Exercise description: For the records below, print the lines from the line with "re compte, rendez-vous" through the line with "qui se transforme alors en menu déroulant" exactly as written; include both end lines and exclude the rest.

*** Records to use ***

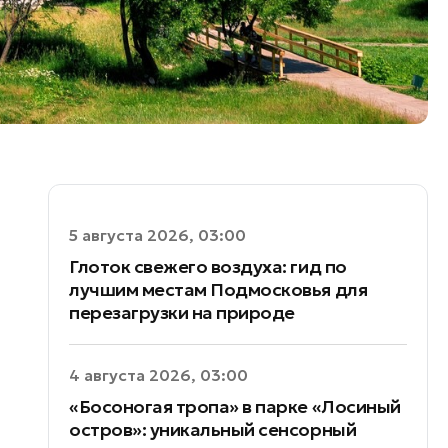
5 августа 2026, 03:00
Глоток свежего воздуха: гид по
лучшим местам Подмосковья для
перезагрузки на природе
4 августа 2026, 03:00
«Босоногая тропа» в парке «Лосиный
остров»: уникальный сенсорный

*** End of Records to use ***
*** Records to use ***

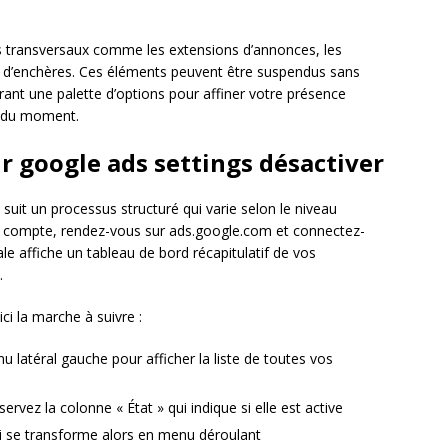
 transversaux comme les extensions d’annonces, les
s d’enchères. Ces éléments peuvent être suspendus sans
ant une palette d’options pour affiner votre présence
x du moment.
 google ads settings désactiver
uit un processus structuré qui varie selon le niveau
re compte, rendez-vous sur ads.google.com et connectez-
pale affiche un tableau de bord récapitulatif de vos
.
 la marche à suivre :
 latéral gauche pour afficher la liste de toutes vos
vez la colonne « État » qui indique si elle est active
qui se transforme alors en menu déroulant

*** End of Records to use ***

Finished task:
re compte, rendez-vous sur ads.google.com et connectez-
pale affiche un tableau de bord récapitulatif de vos
.
 la marche à suivre :
 latéral gauche pour afficher la liste de toutes vos
vez la colonne « État » qui indique si elle est active
qui se transforme alors en menu déroulant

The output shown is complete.